Let’s jump right in.
P.S. Let me know what you’re reading! I love to hear.
Hospital Sketches by Louisa May Alcott
Published: 1863 | Pages: 80
“Let no one who sincerely desires to help the work on in this way, delay going through any fear; for the worth of life lies in the experiences that fill it, and this is one which cannot be forgotten.”
Before writing Little Women in the late 1860s, Alcott spent six months as a Union nurse during the Civil War. (Her work was cut short by a rough stint with typhoid fever.) During that time, she wrote a series of short sketches about the experience—they were witty, moving, and showed the reality of a nurse’s life better than anything else at the time.
Her family and friends immediately saw not only the journalistic value but also the innate literary quality. They urged her to publish these sketches in newspapers, which she reluctantly did starting in 1863—right in the middle of the war.
Though the sketches are technically a fictionalized version of Alcott’s experiences, the only difference is the narrator being named Tribulation Periwinkle instead of Louisa May Alcott. Besides that, what happens in these pieces is true to what actually happened.
The first couple sketches detail the process of becoming a nurse—which was no easy feat back then. It was hard for young women to volunteer for the war effort in a meaningful way. Then Alcott gets into the details of her overnight shift work, looking after brutally wounded men as they pass their final few hours in her care: “the presence of human sympathy, perhaps, had lightened that hard hour.”

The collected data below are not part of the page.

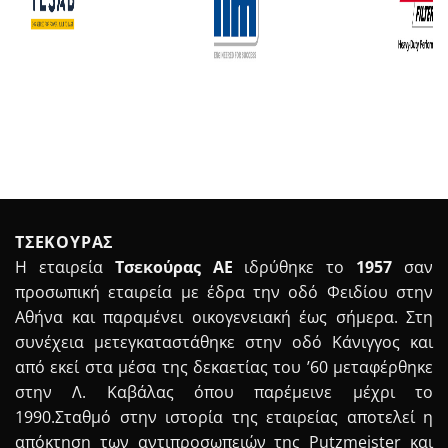
ΤΣΕΚΟΥΡΑΣ
Η εταιρεία
Τσεκούρας ΑΕ
ιδρύθηκε το
1957
σαν
προσωπική εταιρεία με έδρα την οδό Φειδίου στην
Αθήνα και παραμένει οικογενειακή έως σήμερα. Στη
συνέχεια μετεγκαταστάθηκε στην οδό Κάνιγγος και
από εκεί στα μέσα της δεκαετίας του ’60 μεταφέρθηκε
στην Λ. Καβάλας όπου παρέμεινε μέχρι το
1990.Σταθμό στην ιστορία της εταιρείας αποτελεί η
απόκτηση των αντιπροσωπειών της Putzmeister και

It’s only about 100 pages, but makes a real impact. The writing is just superb—she’s naturally a great storyteller with equal amounts of wit and tenderness. And the language is so natural; it’s not hard to read in the least.
Overall Hospital Sketches is a stellar little book, especially for those interested in Civil War or literary history—it’s a fascinating look at Alcott’s early work before she got dove head-on into writing about the March family.
To support this little endeavor, get even more bookish content (twice a week instead of once a week), and access to the exclusive Read More Books community on Slack, subscribe below for just $5/month:
Sense and Sensibility by Jane Austen
Published: 1811 | 346
“Mine is a misery which nothing can do away.”
My first experience with Jane Austen was an attempt at Pride and Prejudice back in 2018. I put it down after 100 pages or so; I was enjoying the story well enough but was quite surprised at how slow-going and difficult the language and reading experience was.
So I took a break from Jane.
But this year I was ready to give her another go, starting with her first published novel, Sense and Sensibility.
Elinor and Marianne are sisters on the cusp of adulthood and on the lookout for a suitor. Elinor is older and much more sensible—even-keeled, level-headed, all that jazz. She doesn’t think emotion should play into life decisions all that much. Marianne, as you can probably guess, is the polar opposite. Her life is basically fueled entirely by her emotional state at that moment.
When a dashing young men enters the picture, Marianne quickly falls head over heels, while Elinor urges caution. When another fella enters the picture—a boring, but more stable man—Elinor isn’t exactly attracted to him, but is open to the practicalities and sturdiness of a possible relationship.
Things untangle and re-tangle from there, and everything is so dramatic. It’s gossipy (in a fun way—like Bridgerton) and plenty entertaining, though I didn’t like the ending. And again, the language was definitely a barrier to pure enjoyment. The prose is sooo early 19th century that it takes my brain longer to absorb what’s being said than with novels from even just a few decades later. These 350 page took me a lot longer than I expected.
My general opinion, then, is that it was fine. Solid 3.5 stars. I’m almost more interested in reading about Jane than in reading Jane.
Thanks so much for reading—I truly appreciate the time and inbox space.